Scaling a University

Anthony Finkelstein:

Regular readers will probably appreciate that I occasionally write to exorcise my managerial angst. This may not make for enthralling reading, but needs must. So, I have been giving thought to the problem of universities and scale.

The problem here is that many of the mechanisms, both formal and informal, by which universities conventionally operate, do not scale. They are built upon institutions that are physically, more or less, in one place. These institutions are constituted of a small number of departments, perhaps loosely clustered in coherent faculties, where the departments are small enough for all the members of staff to know each other and for the Head to be able to both run the department and be a peer to the senior staff. The departments are the primary locus of student engagement and hold the main responsibilties in respect of day-to-day management.

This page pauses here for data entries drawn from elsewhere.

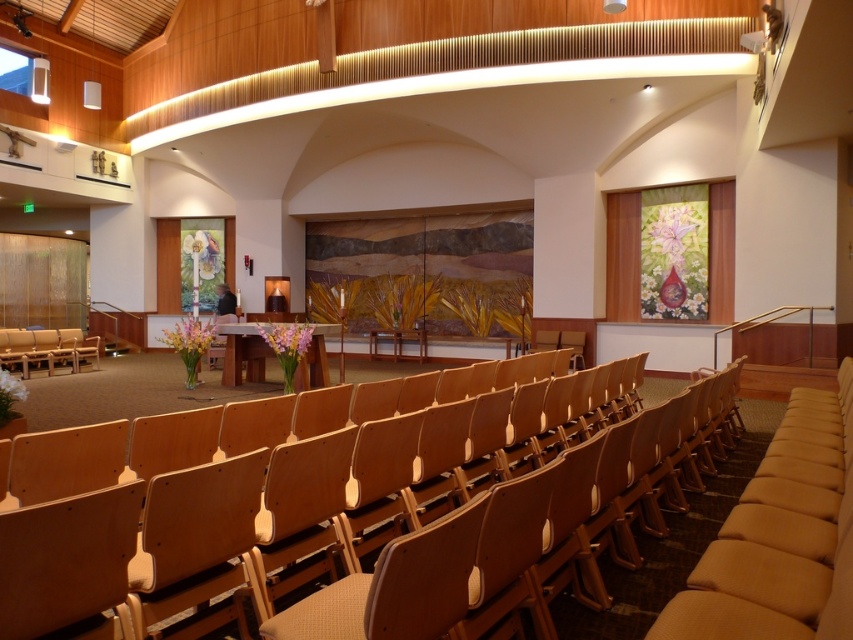 Question: Does light brown wood chair at center have a smaller size compared to light brown wood chair at left?

Choices:
 (A) no
 (B) yes

Answer: (A)

Question: Does light brown wood chair at center have a smaller size compared to light brown wood chair at left?

Choices:
 (A) no
 (B) yes

Answer: (A)

Question: Which object appears farthest from the camera in this image?

Choices:
 (A) light brown wood chair at left
 (B) light brown wood chair at center

Answer: (A)

Question: Which of the following is the farthest from the observer?

Choices:
 (A) light brown wood chair at left
 (B) light brown wood chair at center

Answer: (A)

Question: Does light brown wood chair at center appear on the left side of light brown wood chair at left?

Choices:
 (A) yes
 (B) no

Answer: (B)

Question: Which of the following is the farthest from the observer?

Choices:
 (A) pos(320,570)
 (B) pos(38,333)

Answer: (B)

The universities are dependent upon broad participation in collective governance and on a shared understanding of a common operating model. They depend too on a straightforward and transparent allocation of financial responsibilities and schemes of delegation.

There are very few universities for which these operational conditions hold. Put simply most research intensive institutions outgrew the established mechanisms and associated organisational models perhaps ten or more years ago. Much of the recent story of university management has been a process of catch-up in which we have sought to transition from a scheme of working that could no longer be sustained to an approach that respects the realities of increased scale. This is the genesis of ‘faculties’ with executive responsibilities, coordinating ‘schools’, ‘research institutes’, ‘clusters’, ‘hubs’, ‘programmes’ and all the varied organisational forms that have emerged.